# Honda Mower



## rlion (Sep 8, 2011)

Any help on repairing crankshaft oil seal on Honda Mower..model #HRM215HXA. Also, where can I order seal on-line?

Thanks.


----------



## 30yearTech (Sep 14, 2006)

There are many online sources for Honda parts, however if it's only a seal, you can probably get it faster and cheaper at a local mower shop.

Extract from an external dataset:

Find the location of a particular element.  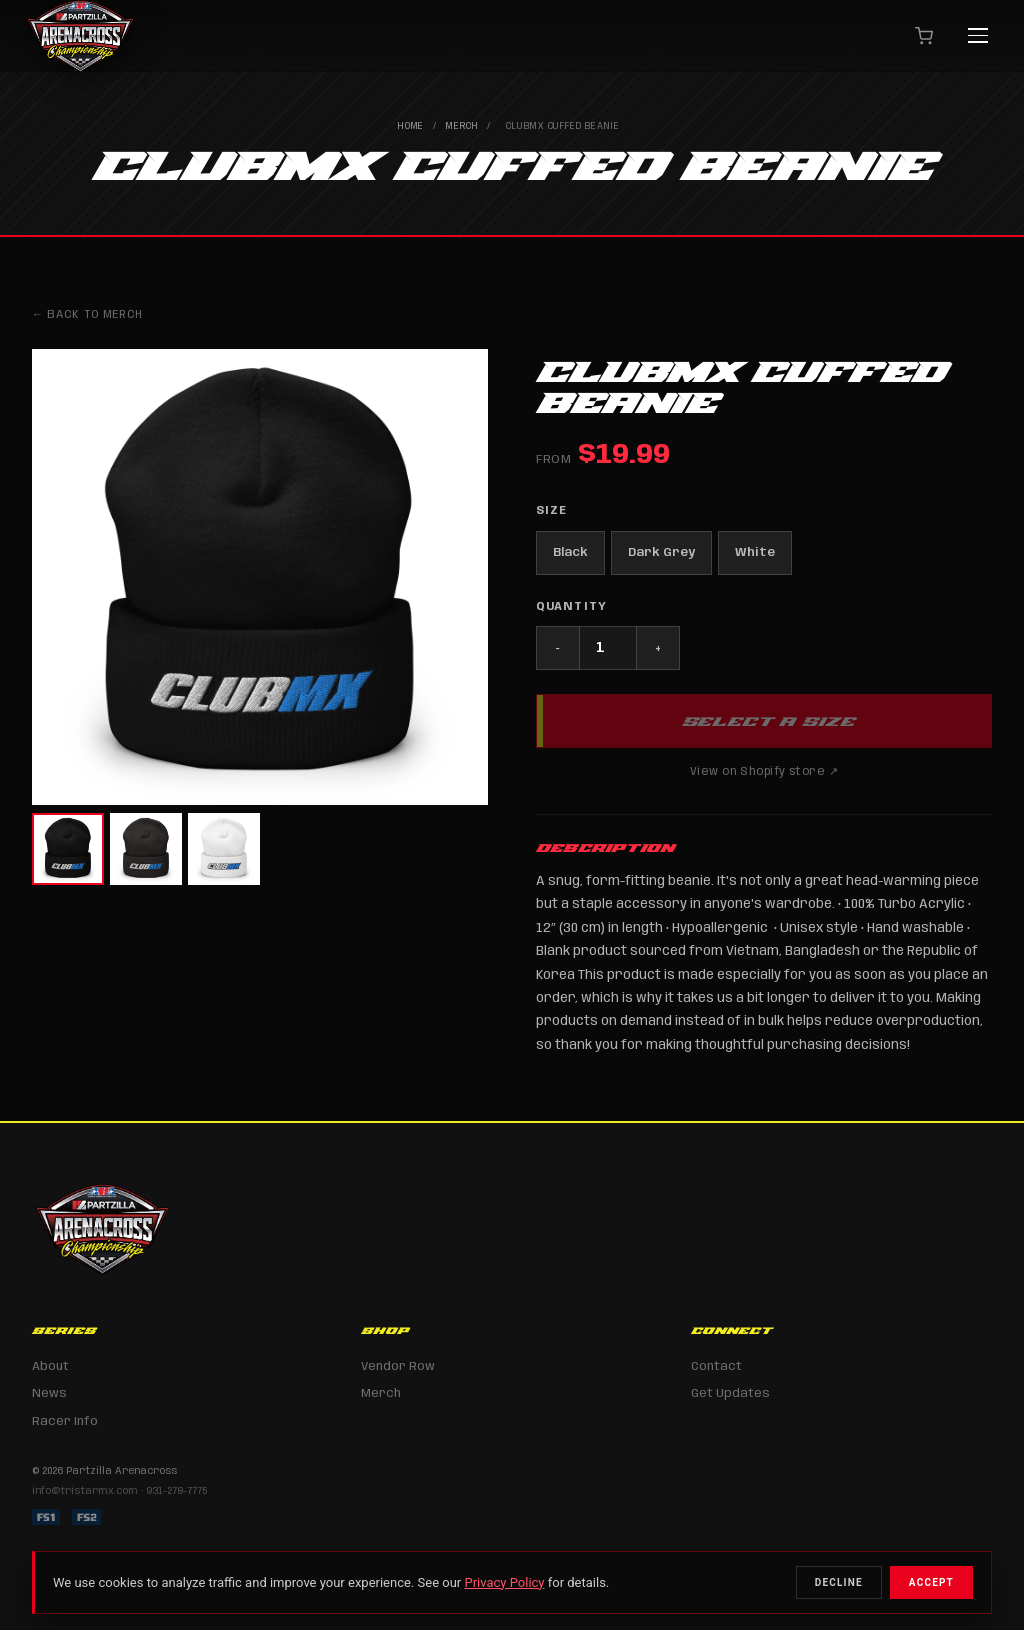 Black is located at coordinates (570, 552). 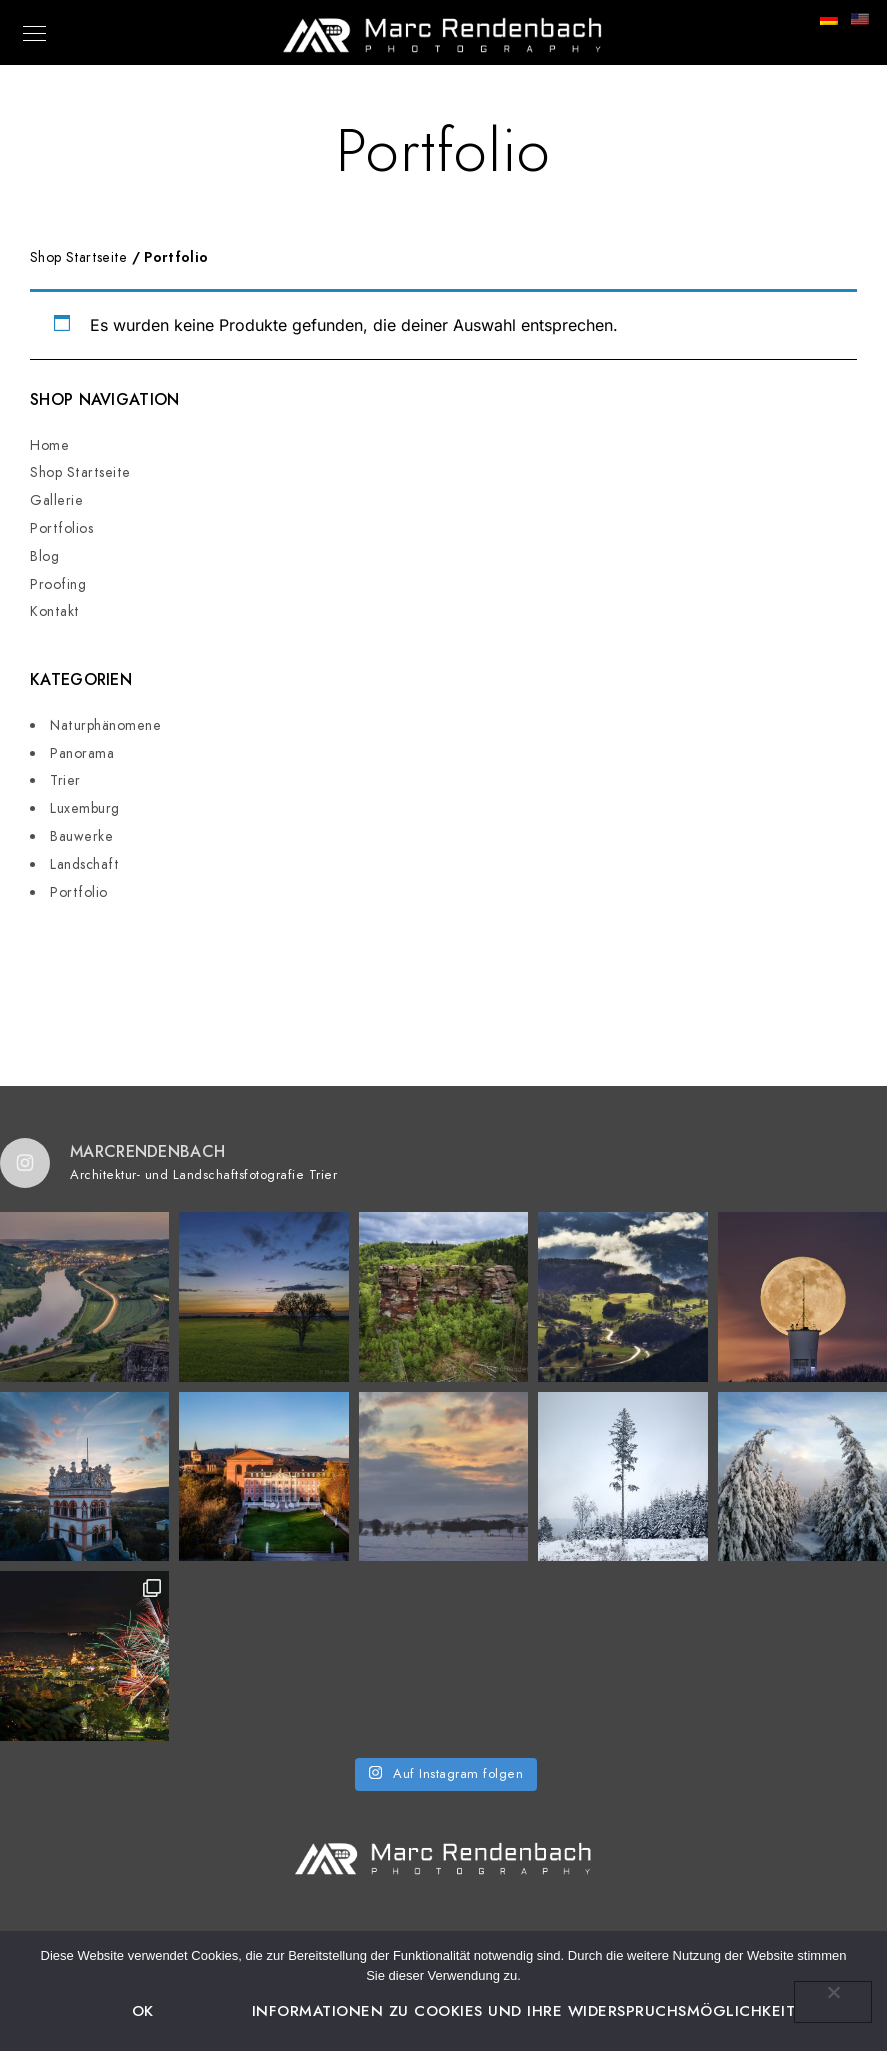 The height and width of the screenshot is (2051, 887). Describe the element at coordinates (79, 892) in the screenshot. I see `Portfolio` at that location.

Are you replacing the top or bottom seal? What is the serial number of your mower?


----------



## rlion (Sep 8, 2011)

Serial# of mower is MZBB6445918KF
Engine# GJAB-7496636

I haven't taken it apart yet so I don't know if I'm replacing top or bottom seal. I honestly didn't know there were 2 seals.

Thanks.


----------



## 30yearTech (Sep 14, 2006)

Both seals are in the crankcase and sump of the engine, they seal the crankshaft to prevent oil from leaking out. 

Why do you think a seal needs replacing?


----------



## rlion (Sep 8, 2011)

There is oil under my mower deck and on the ground where I leave the mower after cutting. Reading info on internet I am assuming its the crankcase seal. What is your opinion? If this is the cause of leak, can I fix it myself or should I take it to a repair shop?

Thanks


----------



## duffer72 (Jul 23, 2011)

You need to clean the unit well and then run it for a short period of time and see where it is leaking from, does it leak only when running? do you have to add oil every time you use it? does the engine smoke when started or when it is running? how much oil is leaking?


----------



## rlion (Sep 8, 2011)

Leaks while sitting idle, does not smoke, adding oil every other time I use it.


----------



## 30yearTech (Sep 14, 2006)

If there is no oil residue on the top of the mower deck, then it's most likely the bottom crankshaft seal. It's not difficult to replace the seal, however if your mower has a blade brake clutch, then it could be a little involved. If you have a blade clutch and have never had one apart, you may want to consider having the work done. Someone with the proper tools and knowledge can knock it out in around 30 minutes, so it should not be overly expensive.


----------